はえてしてそのように考える傾向が強い。会社員だって「俺が辞めたらこの会社は仕事が回らなくなるな。俺は相当会社に貢献しているし、そう思われているはず。当然みんなは俺を評価し、俺に感謝しているはず」と思いながら働いている。それが自分を支えるプライドであり、そのプライドがあるからどんなに辛い仕事も乗り越えられる。だから嘘でもおだててほしいし、少しでも感謝してほしい。定年までは騙されていたい。が、現実はそうではないことがほとんどだ。自分がいなくても仕事は回るし、評価を期待する人ほど周りの評価はそれほど高くない。それがわかってしまった時は相当悔しい。だから誰かに当たったり、周りがみな無能に見えてしまう。それがおぼん師匠だ。

こぼん師匠はおぼん師匠のことを対等の関係、相方としてずっと見ていたのかもしれない。おぼん師匠のがんばりや才能にも気づきつつ、「これはあいつの役割。あいつがやりたくてやっている。自分はこういう性格。自分は自分のできることをやる」と割り切っていたのではないか。しかし「なんかこいつ、妙に上から来るな」「恩着せがましいな」というイライラが半世紀以上積もりに積もっていた時に、漫才協会の理事選での八つ当たりや、こぼん師匠からの「謝れ」「感謝しろ」「おかしいだろ」と言う言葉に我慢の限界が来たのだろう。僕が子供の頃に観たこぼんさんは、もっと愛嬌があっておどけた感じだったのに、この2年間はずっと無表情で感情をなくしていた。最初は老化か病気で表情筋が動かないのかなとも思ったが、コンビの仕事ではずっと笑えない状況だったのかもしれない(ちなみに今回の「THE FINAL」でもこぼん師匠は最後まで無表情のままのように見えた)。

番組ではこぼんさんの娘の結婚披露宴でも歩み寄りと罵倒を繰り返し、最終的には”仲直り”という形で終わった。まあ番組が無理やりその形で終わらせたのかもしれないし、ネット上には”やらせ”を疑う声も確かにある。

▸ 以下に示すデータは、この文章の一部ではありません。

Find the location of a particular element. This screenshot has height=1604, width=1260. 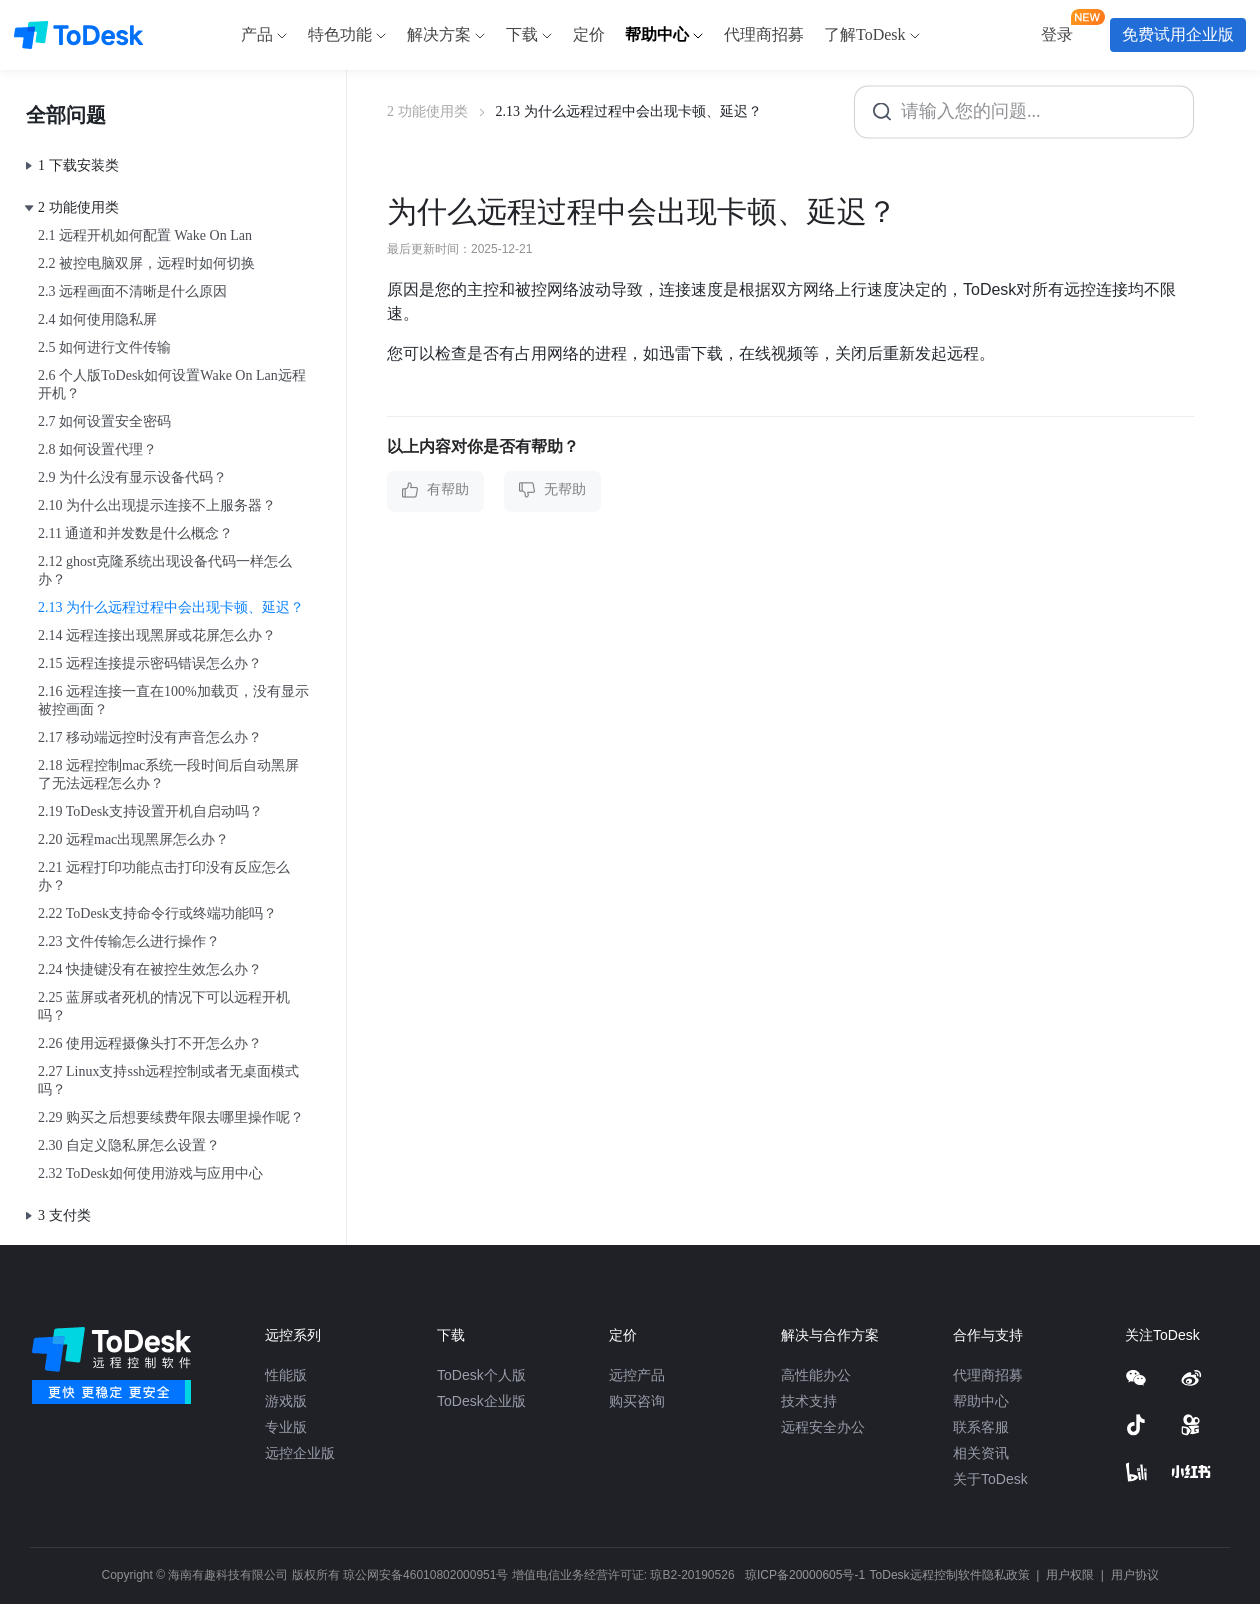 代理商招募 is located at coordinates (988, 1375).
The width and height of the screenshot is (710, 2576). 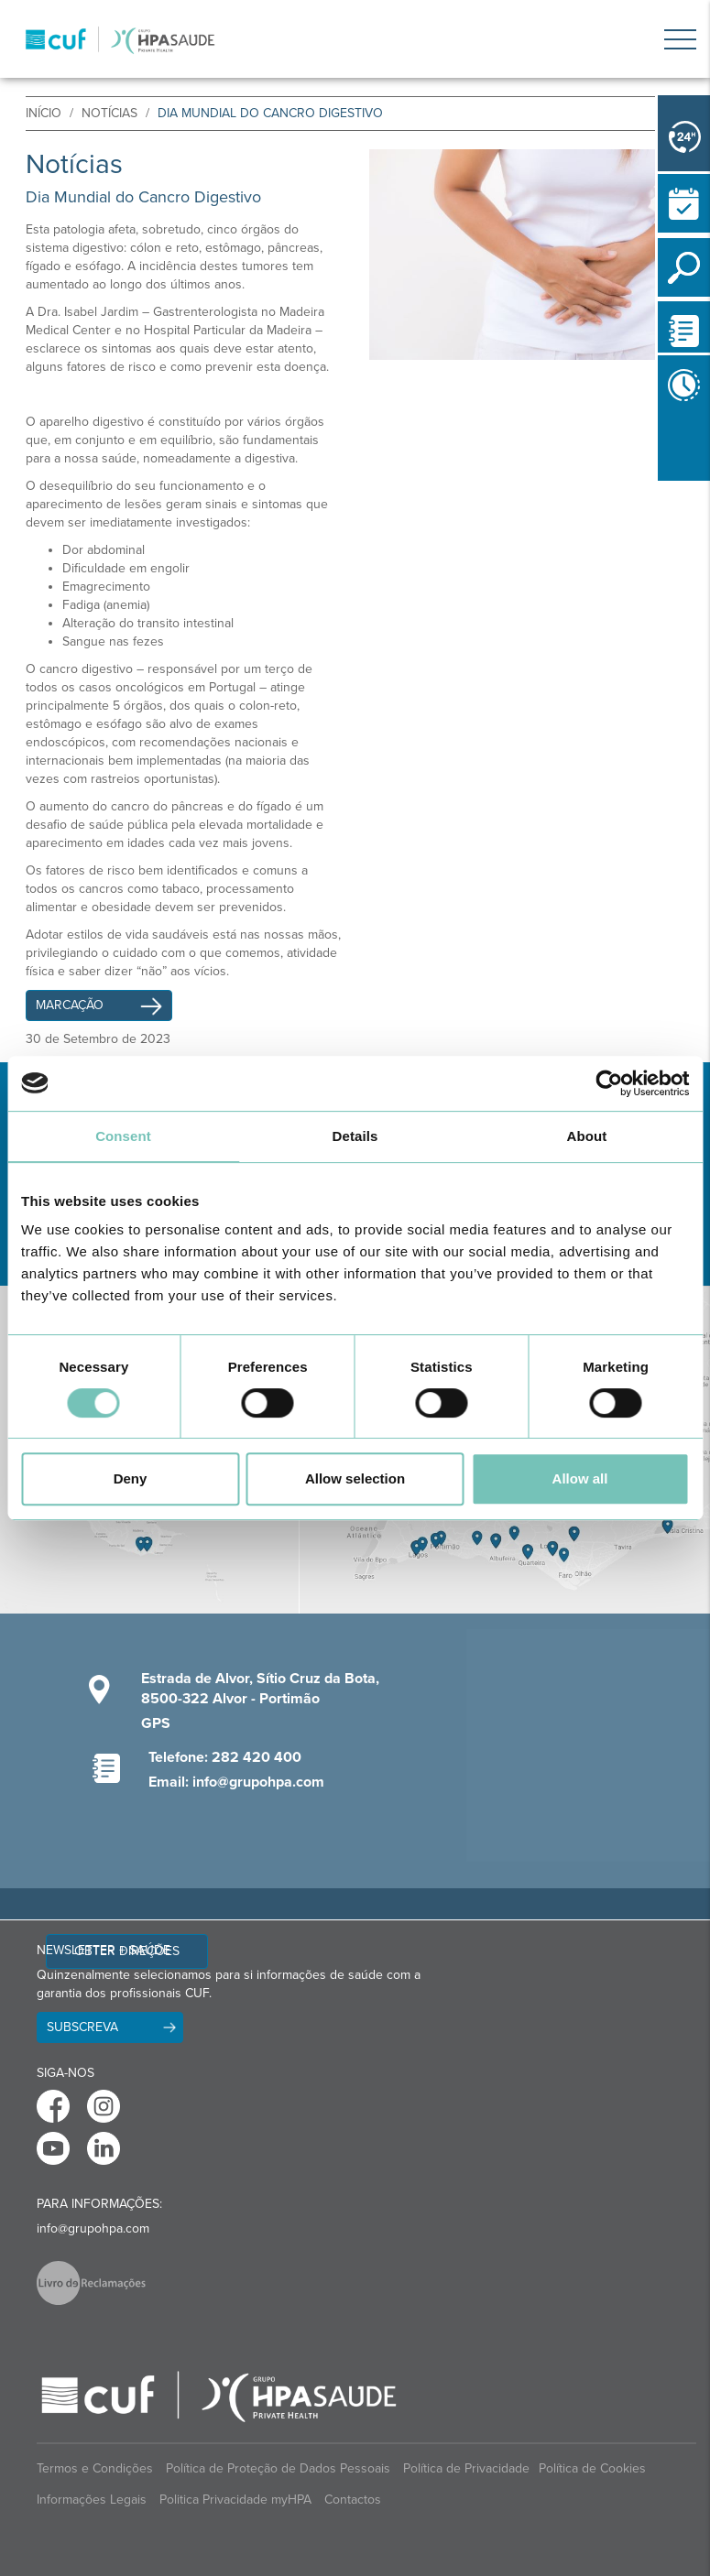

真実は本人のみが知るところだ。ぼくは個人的に「こぼんさんはもう辞めたかったんじゃないかな…。年齢も72歳だし、ここで区切ってもいいんじゃないかな」とも思った。喧嘩別れする漫才コンビなんて山ほどいる。あれほどのベテランになると後輩、同僚、家族、関係者がこぞって説得にあたって続けさせようとするが、第三者的に見ればこぼん師匠はもうゆっくりと老後を過ごしていい年齢だ。漫才への熱もおぼんさんほどではないように見えたし、年を取って頑固になるのはごく普通。それを周りが無理やり懐柔させるのはこぼん師匠にとって幸せだったのだろうか。

まあ、僕だったら「もう師匠たちの好きにさせてあげたら」と放ってしまうところだが、ナイツをはじめ関係者が説得して一応仲直りの形にすることができたのだからそちらが評価されるのは当然か。

水曜日のダウンタウン神回 おぼんこぼん師匠がついに仲直り 視聴者感動し涙 : まとめダネ!

ただ放送後、僕は唸ってしまった。僕の兄弟の場合はどうなるんだろう?

実は僕は男三人兄弟の真ん中なのだが、我が家は兄弟三人が三人ともお互い全くの無関心で、高校を卒業して家を出て以来30年、お互いに連絡を取っていないのだ。長男は実家の隣に家を構えているが、3人とも仕事がバラバラで盆と正月に会うことも数年に1回。実家や嫁同士はつながっているので、母や嫁から「今度転勤になったらしい」「病気で入院していたらしい」といった情報がたまに入っているが、それだけ。直接連絡をしようと思ったことはない。

しかしこんな状態でありながら、驚くことに我が兄弟は”喧嘩をしているわけでも、嫌い合っているわけでもない”のである。ただ単にお互いに無関心のまま30年以上過ごしてしまったため、話すきっかけもなく、何年かに一度実家で会ってもなんか気まずいのである。我ながら珍しい兄弟だと思う。いっそ兄弟でないほうが「よぉ、久しぶり!元気?」「仕事何してんの?家族は?」なんて同窓会のように話せるのかもしれない。いっそ兄弟でないほうが「ああ、どうもどうも。ご無沙汰しております。ご家族もお元気で?お子さんが小学校入学?かわいい盛りですなぁ」なんて仕事のお客さんのように話せるのかもしれない。

でも僕らは兄弟だ。疎遠なのになれなれしく振舞わないといけない。じゃなきゃ不自然だ。でも話すこともないんだよなぁ。今はまだ両親が健在だからいいが、いつか兄弟と話さなければならない時が来る。別に喧嘩したわけでも嫌いなわけでもない。ただ話さない期間が長すぎて気まずいだけだ。他人以上に。

あ~あ、だれかおぼんこぼん師匠の時のように、僕ら三兄弟の仲を取りもってくれないかな。僕ならおしぼりなんて投げずに素直に「ありがとう。これからもよろしく」って言えると思うんだけどなぁ。今よりもっと頑固になってしまう前に、三人で飲みにでもいかないとなぁ。

そう思いつつ、今現在もおぼん師匠のように「お前から誘ってこいや」とずっと意地を張っている僕であった。